Regular Expression to a Deterministic Finite Automata with Kleene Closure

Question

I'm asked to make a DFA for the following:

$\Sigma = \{a, b \} $ and $\{ $ w | w does not contain the string ab $ \}$.

My first approach was to convert this into a regular expression by taking the complement of what they're asking (seemed easier to do). Which yields: (a+b)*ab(a+b)* : a string that contains ab.

The issue I'm having with this is the (a+b)* and converting into a DFA. Unlike an NFA, a DFA does not have any $\lambda $ transitions, which makes it difficult to separate states. How can a state "return" to a previous state in order to fulfill the possibility of a Kleene closure for the above regular expressions: e.g. an a or b, zero or more times.

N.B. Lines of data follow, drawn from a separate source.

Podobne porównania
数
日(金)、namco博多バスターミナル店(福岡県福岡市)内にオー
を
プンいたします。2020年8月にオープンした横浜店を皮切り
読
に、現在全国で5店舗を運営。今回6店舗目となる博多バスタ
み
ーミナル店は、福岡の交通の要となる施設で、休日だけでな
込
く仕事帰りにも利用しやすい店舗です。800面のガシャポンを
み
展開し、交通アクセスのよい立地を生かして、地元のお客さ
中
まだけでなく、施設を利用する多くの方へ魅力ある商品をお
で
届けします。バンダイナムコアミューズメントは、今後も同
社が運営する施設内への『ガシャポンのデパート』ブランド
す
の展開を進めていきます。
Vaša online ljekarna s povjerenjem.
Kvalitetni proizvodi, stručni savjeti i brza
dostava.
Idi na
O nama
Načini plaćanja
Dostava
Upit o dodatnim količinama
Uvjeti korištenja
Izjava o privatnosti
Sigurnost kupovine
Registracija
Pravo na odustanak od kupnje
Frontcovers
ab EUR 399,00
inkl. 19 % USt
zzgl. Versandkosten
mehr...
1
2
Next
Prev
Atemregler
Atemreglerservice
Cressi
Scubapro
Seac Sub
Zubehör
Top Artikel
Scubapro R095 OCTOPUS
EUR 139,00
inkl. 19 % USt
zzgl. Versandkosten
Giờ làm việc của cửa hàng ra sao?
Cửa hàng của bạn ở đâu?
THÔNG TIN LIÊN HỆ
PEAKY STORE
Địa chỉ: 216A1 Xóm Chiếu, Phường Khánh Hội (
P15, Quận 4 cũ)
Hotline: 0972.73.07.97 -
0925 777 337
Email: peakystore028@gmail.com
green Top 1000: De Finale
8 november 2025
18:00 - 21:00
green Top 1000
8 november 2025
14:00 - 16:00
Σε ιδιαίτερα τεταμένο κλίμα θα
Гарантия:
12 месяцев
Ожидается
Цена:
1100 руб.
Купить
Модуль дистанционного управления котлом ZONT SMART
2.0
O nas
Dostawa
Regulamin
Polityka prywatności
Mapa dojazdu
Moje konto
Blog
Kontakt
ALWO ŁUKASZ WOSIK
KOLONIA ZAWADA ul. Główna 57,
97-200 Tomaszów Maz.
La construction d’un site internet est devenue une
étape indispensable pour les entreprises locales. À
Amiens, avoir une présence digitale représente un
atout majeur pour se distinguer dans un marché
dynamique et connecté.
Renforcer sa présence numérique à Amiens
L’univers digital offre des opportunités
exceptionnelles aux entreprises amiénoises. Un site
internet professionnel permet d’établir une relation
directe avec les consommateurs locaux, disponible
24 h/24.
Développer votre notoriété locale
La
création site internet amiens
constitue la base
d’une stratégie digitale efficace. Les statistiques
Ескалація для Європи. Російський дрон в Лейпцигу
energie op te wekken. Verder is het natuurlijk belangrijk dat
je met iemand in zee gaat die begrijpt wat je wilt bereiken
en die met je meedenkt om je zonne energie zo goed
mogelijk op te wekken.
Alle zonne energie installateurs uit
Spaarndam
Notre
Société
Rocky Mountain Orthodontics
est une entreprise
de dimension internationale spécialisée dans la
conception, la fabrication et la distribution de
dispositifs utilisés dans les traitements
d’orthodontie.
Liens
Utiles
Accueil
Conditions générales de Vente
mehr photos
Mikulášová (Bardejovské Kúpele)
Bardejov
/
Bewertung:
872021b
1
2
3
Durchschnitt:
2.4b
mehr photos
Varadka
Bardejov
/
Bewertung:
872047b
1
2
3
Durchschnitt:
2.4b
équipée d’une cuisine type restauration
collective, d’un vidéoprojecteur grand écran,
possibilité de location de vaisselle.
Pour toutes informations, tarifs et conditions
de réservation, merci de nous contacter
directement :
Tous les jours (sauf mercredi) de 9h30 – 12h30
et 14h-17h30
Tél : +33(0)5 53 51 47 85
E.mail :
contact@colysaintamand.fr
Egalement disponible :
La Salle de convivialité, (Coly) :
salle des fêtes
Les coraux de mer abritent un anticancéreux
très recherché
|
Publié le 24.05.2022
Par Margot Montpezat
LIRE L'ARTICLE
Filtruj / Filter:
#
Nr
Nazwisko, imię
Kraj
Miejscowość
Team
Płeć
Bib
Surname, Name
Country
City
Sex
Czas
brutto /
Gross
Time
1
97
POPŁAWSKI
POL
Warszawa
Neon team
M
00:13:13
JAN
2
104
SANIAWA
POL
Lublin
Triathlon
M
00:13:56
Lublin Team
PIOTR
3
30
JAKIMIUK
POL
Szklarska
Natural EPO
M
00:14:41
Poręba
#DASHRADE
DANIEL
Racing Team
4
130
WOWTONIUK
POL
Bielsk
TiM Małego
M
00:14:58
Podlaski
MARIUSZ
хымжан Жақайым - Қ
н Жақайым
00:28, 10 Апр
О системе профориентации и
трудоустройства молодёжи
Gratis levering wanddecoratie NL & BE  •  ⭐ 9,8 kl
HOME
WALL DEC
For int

Unfortunately I'm not sure how to draw a state machine here and not quite sure if this is the place to ask automata related questions and computer science.

Answer 1

The most direct approach is the one suggested by amd in the comments: the language in question corresponds to the regular expression $b^*a^*$, since if you once get an $a$, you cannot ever again get a $b$.

None the less, your first approach will work, but instead of working from $(a+b)^*ab(a+b)^*$, design the machine directly. If $q_0$ is the initial state, you want to stay there as long as you keep reading $b$, so you want a transition $q_0\overset{b}\longrightarrow q_0$. When you read an $a$, there’s a chance that it’s the beginning of an $ab$ sequence, so you want to go to a different state: $q_0\overset{a}\longrightarrow q_1$. If you’re in $q_1$ and get another $a$, you want to stay at $q_1$: that $a$ could be immediately followed by a $b$. If, on the other hand, you get a $b$, you need to head off to an acceptor state. Thus, you want transitions $q_1\overset{a}\longrightarrow q_1$ and $q_1\overset{b}\longrightarrow q_2$, where $q_2$ is an acceptor state. Once you get to $q_2$, the word is to be accepted no matter what the rest of the input is, so both inputs will just keep you at $q_2$: $q_2\overset{a,b}\longrightarrow q_2$. The final step, of course, is to change acceptor to non-acceptor states and vice versa.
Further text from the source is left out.